Dataset entries:

^^^^

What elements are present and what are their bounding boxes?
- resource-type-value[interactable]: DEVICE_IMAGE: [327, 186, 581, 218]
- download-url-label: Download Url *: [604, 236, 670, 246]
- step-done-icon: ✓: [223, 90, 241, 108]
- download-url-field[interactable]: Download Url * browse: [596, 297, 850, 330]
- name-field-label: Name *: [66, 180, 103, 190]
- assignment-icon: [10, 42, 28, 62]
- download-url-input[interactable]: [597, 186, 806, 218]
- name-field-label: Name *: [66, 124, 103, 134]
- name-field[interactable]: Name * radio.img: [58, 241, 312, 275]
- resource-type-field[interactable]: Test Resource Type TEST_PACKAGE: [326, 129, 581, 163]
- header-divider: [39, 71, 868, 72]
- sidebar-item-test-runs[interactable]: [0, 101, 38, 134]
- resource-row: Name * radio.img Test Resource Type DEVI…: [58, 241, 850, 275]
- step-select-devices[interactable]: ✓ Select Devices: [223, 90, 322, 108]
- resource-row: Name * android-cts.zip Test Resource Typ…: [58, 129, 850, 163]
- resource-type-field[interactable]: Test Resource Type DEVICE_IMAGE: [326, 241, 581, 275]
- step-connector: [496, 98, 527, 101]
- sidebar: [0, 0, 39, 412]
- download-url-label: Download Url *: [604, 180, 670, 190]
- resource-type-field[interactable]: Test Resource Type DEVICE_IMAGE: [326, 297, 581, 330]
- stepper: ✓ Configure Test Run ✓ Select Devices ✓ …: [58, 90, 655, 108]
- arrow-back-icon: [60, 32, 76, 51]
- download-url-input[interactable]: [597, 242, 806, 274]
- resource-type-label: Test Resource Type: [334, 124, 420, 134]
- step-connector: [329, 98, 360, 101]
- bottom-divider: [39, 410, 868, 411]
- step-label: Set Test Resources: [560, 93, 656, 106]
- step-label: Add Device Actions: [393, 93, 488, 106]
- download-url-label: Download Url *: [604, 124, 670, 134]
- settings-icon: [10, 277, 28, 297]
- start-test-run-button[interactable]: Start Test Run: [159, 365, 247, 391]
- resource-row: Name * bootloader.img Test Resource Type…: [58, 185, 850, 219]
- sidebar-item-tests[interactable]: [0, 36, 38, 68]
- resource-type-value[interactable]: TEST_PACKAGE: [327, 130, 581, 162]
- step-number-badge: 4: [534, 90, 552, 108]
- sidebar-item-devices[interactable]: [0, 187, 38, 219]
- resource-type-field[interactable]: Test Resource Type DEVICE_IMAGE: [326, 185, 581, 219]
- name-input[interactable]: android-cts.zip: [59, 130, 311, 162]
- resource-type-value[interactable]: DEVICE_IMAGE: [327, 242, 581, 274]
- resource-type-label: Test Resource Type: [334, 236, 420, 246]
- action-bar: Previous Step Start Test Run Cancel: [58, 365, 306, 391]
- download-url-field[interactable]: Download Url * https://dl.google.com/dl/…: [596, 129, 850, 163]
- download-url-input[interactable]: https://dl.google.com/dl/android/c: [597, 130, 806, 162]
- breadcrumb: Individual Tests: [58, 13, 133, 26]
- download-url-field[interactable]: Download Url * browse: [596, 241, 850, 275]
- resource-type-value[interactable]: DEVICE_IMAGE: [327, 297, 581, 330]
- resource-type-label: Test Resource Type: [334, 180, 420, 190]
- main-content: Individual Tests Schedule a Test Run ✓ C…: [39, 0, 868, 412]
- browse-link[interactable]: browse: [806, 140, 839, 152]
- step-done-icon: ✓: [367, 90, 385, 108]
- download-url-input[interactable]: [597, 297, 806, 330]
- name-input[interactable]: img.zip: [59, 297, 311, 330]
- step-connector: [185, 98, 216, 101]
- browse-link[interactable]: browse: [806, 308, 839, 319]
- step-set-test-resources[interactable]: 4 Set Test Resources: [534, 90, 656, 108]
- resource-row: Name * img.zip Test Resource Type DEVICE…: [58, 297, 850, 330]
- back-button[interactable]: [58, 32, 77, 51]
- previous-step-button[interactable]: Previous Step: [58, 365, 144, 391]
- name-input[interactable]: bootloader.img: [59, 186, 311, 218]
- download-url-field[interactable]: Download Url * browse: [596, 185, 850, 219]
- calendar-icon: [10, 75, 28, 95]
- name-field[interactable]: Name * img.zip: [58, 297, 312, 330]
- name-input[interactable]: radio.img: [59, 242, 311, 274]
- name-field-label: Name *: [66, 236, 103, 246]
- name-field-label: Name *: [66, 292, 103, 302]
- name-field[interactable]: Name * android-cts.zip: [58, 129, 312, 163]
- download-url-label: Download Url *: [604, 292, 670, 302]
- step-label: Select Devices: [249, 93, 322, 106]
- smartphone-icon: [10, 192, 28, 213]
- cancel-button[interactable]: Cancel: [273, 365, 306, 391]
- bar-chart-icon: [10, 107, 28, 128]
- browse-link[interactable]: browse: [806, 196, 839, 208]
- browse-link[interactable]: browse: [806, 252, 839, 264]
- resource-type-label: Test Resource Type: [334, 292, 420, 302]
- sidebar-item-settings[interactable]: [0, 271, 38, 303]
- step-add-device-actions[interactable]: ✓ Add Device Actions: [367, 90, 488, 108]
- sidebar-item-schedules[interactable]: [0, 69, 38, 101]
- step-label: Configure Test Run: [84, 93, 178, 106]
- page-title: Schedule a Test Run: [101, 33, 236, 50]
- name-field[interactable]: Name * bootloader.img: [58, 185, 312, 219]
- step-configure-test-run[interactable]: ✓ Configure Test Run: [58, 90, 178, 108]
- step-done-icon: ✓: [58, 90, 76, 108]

^^^^

REQUIREMENT =>
Go through the data and show every line where "https" occurs.

TASK RESPONSE =>
- download-url-field[interactable]: Download Url * https://dl.google.com/dl/…: [596, 129, 850, 163]
- download-url-input[interactable]: https://dl.google.com/dl/android/c: [597, 130, 806, 162]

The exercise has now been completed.